Why, he wondered, did everything have to be so complicated? Why was there no EU edict to make all books the same size? Instead they were working on creating a straight banana and a standardised cucumber.
He went over to the monitors. He liked how the drops of water on his skin felt as they slowly evaporated. Only pampered mummy’s boys who rushed off to work in their air-conditioned offices dried off with their microfibre towels softened in the dryer.
He’d read about Tibetan monks who sat down outside and meditated in their wet clothes, even in wintertime, allowing their body heat to dry them. That’s the kind of man he wanted to be! Self-reliant, independent and strong. Beholden to no one, especially not to this insane society.
Considering how Svenja Moers was huddled up on the bed, she was probably on the verge of surrendering. Maybe she’d act up once or twice more, but then in the end she would accept her fate. She would pose for a suitable photo and do everything else he demanded of her. He was sure of that.
He pondered giving her a chance. Maybe she could clean not only her own cell, but also the anteroom. And then if she behaved herself, other rooms in the house too.
He wanted to crush her pride. Anyone who didn’t want to live in filth had to learn to clean up. And as he knew only too well, that began with the small things. Most toilets w
ere just as filthy as the souls of their owners.
Suddenly, Svenja Moers began to be move about as if she had noticed that he was watching her. She threw her hands in the air and roared as if talking to God.
‘I’m thirsty, damn it, thirsty! Do you want to see me die of thirst, you maniac? What’s this fucking washbasin for if there’s no water coming out of the tap?’
He liked her like this. Pretty soon her prayers would turn more desperate. Very soon now. She would stop complaining and start pleading. Stop demanding and start negotiating.
*
Weller was already in the bedroom when Ann Kathrin came home. He was next to the little bedside light with a glass of red wine and his crime novel. But when he heard her he quickly turned off the light and lay down as if he had been asleep for ages.
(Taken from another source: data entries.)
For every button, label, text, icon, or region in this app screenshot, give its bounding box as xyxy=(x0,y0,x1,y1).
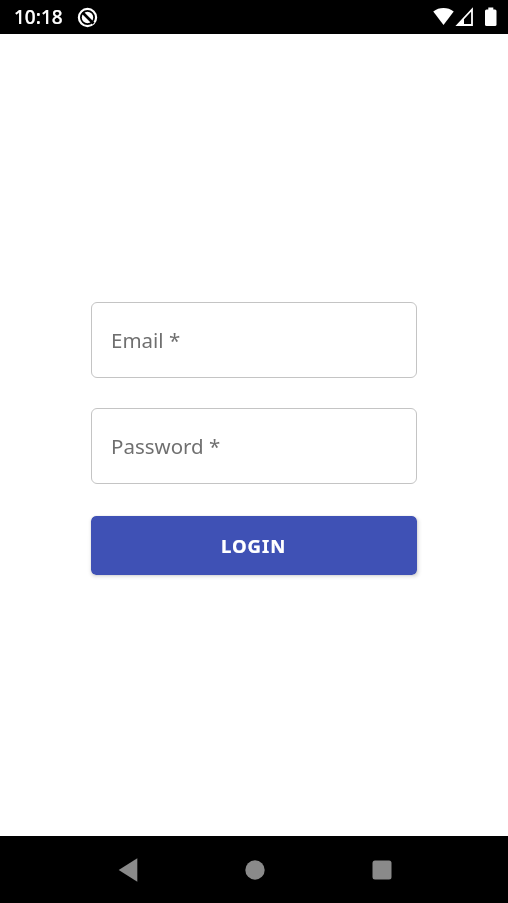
staticText: Email * xyxy=(111,326,181,354)
button[interactable]: Email * xyxy=(91,302,417,378)
button[interactable]: Password * xyxy=(91,408,417,484)
button[interactable]: LOGIN xyxy=(91,516,417,575)
staticText: LOGIN xyxy=(221,533,287,558)
button[interactable] xyxy=(191,836,318,903)
button[interactable] xyxy=(64,836,191,903)
button[interactable] xyxy=(318,836,445,903)
staticText: 10:18 xyxy=(14,4,63,30)
staticText: Password * xyxy=(111,432,221,460)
He had hoped that she would come in and then have to apologise because she seemed to have woken him. But she just didn’t come. She was pottering about endlessly in the living room and in the kitchen.
He could hear every single one of her steps. Then the clatter of a keyboard. Was she really checking her emails now?
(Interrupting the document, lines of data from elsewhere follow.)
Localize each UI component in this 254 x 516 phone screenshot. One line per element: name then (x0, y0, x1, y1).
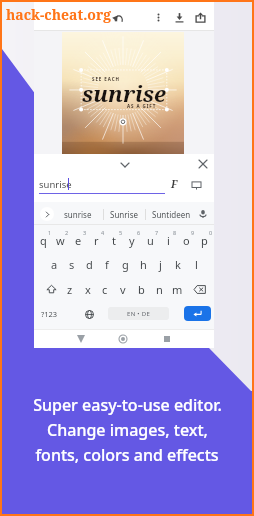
button[interactable]: Recents (159, 331, 175, 347)
staticText: x (85, 282, 91, 297)
staticText: z (67, 282, 73, 297)
staticText: sunrise (82, 78, 166, 108)
button[interactable]: m (168, 277, 186, 301)
button[interactable]: Keyboard (188, 177, 204, 193)
staticText: j (159, 257, 162, 272)
staticText: Suntideen (152, 209, 191, 220)
button[interactable]: Suntideen (146, 206, 197, 223)
button[interactable]: More options (148, 7, 168, 27)
staticText: n (156, 282, 163, 297)
button[interactable]: i (159, 228, 177, 252)
staticText: 6 (137, 229, 141, 236)
staticText: w (56, 233, 65, 248)
staticText: q (40, 233, 47, 248)
staticText: h (140, 257, 147, 272)
button[interactable]: n (150, 277, 168, 301)
button[interactable]: s (63, 252, 81, 276)
button[interactable]: c (96, 277, 114, 301)
staticText: e (75, 233, 82, 248)
button[interactable]: b (132, 277, 150, 301)
button[interactable]: Collapse (117, 157, 133, 173)
staticText: Sunrise (110, 209, 138, 220)
staticText: SEE EACH (92, 76, 120, 82)
staticText: ?123 (41, 309, 58, 319)
staticText: 4 (101, 229, 105, 236)
button[interactable]: w (51, 228, 69, 252)
button[interactable]: Share (190, 7, 210, 27)
button[interactable]: Undo (107, 7, 127, 27)
button[interactable]: ?123 (38, 302, 60, 326)
staticText: 7 (155, 229, 159, 236)
button[interactable]: More suggestions (40, 207, 54, 221)
staticText: s (69, 257, 75, 272)
staticText: 8 (173, 229, 177, 236)
button[interactable]: y (123, 228, 141, 252)
staticText: k (175, 257, 181, 272)
button[interactable]: l (187, 252, 205, 276)
button[interactable]: Download (169, 7, 189, 27)
staticText: y (129, 233, 135, 248)
button[interactable]: q (34, 228, 52, 252)
staticText: p (201, 233, 208, 248)
staticText: u (147, 233, 154, 248)
staticText: r (94, 233, 99, 248)
button[interactable]: Enter (184, 306, 211, 321)
staticText: Change images, text, (47, 419, 208, 441)
button[interactable]: f (98, 252, 116, 276)
button[interactable]: Backspace (189, 277, 209, 301)
button[interactable]: r (87, 228, 105, 252)
button[interactable]: Font (166, 176, 182, 192)
button[interactable]: u (141, 228, 159, 252)
staticText: F (171, 177, 178, 191)
staticText: 0 (209, 229, 213, 236)
staticText: v (120, 282, 126, 297)
staticText: Super easy-to-use editor. (33, 394, 222, 416)
button[interactable]: e (69, 228, 87, 252)
button[interactable]: x (79, 277, 97, 301)
button[interactable]: d (80, 252, 98, 276)
button[interactable]: Sunrise (102, 206, 146, 223)
staticText: sunrise (39, 178, 72, 191)
button[interactable]: Voice input (196, 207, 210, 221)
staticText: i (167, 233, 170, 248)
button[interactable]: k (169, 252, 187, 276)
button[interactable]: j (151, 252, 169, 276)
staticText: AS A GIFT (127, 103, 157, 109)
staticText: l (195, 257, 198, 272)
staticText: c (102, 282, 108, 297)
staticText: d (86, 257, 93, 272)
button[interactable]: p (195, 228, 213, 252)
button[interactable]: v (114, 277, 132, 301)
staticText: f (105, 257, 109, 272)
staticText: 9 (191, 229, 195, 236)
button[interactable]: Home (115, 331, 131, 347)
staticText: 3 (83, 229, 87, 236)
staticText: o (183, 233, 190, 248)
button[interactable]: Shift (41, 277, 61, 301)
button[interactable]: z (61, 277, 79, 301)
staticText: hack-cheat.org (6, 5, 112, 24)
staticText: t (112, 233, 116, 248)
staticText: 2 (65, 229, 69, 236)
button[interactable]: Space (108, 307, 169, 320)
button[interactable]: o (177, 228, 195, 252)
button[interactable]: a (45, 252, 63, 276)
button[interactable]: t (105, 228, 123, 252)
staticText: EN • DE (127, 310, 151, 318)
staticText: a (51, 257, 58, 272)
staticText: 1 (48, 229, 52, 236)
staticText: m (172, 282, 183, 297)
button[interactable]: h (134, 252, 152, 276)
staticText: b (138, 282, 145, 297)
staticText: g (122, 257, 129, 272)
button[interactable]: sunrise (56, 206, 100, 223)
staticText: sunrise (64, 209, 92, 220)
button[interactable]: g (116, 252, 134, 276)
staticText: 5 (119, 229, 123, 236)
button[interactable]: Back (73, 331, 89, 347)
button[interactable]: Change language (81, 302, 97, 326)
button[interactable]: Close (195, 156, 211, 172)
staticText: fonts, colors and effects (35, 444, 219, 466)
He lay there waiting for what felt like a half an hour. Now he was upset that he hadn’t just kept on reading. He had been in the middle of such an exciting part. He’d just snapped the book shut in the middle of a dialogue.
Hopefully, he thought, she’s not so considerate as to lie down in the living room so as not to wake me. She should at least give me the pleasure of that little performance.
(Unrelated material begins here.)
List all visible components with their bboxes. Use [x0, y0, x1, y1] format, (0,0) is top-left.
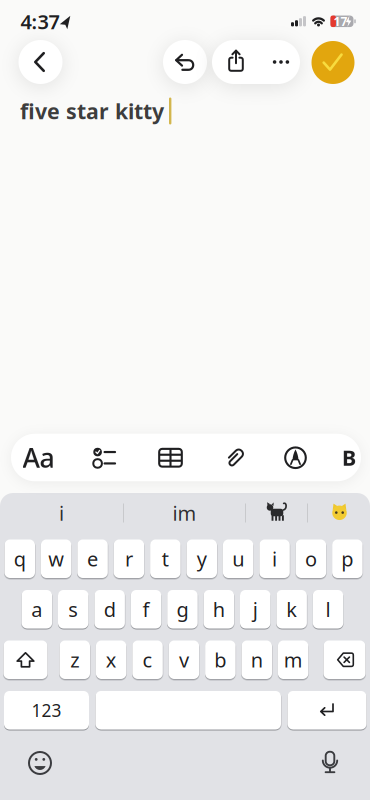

Then finally she came and, although she didn’t turn on the light, each of her movements was loud enough that he had the chance, after all, to act as if she’d woken him.
He stretched and yawned, ‘Oh! You?’
‘No,’ she giggled, ‘how did you get that idea? It’s not me, it’s Marilyn Monroe.’
She smelled of the restaurant and as she moved closer to give him a kiss, he could smell alcohol on her breath, even though he’d just been drinking red wine himself.
‘Well, that work meeting took a while,’ he said.
She didn’t react. Instead, she simply undressed and got into bed next to Weller. She sighed and said, ‘Martin is completely different from what you’d think at first glance.’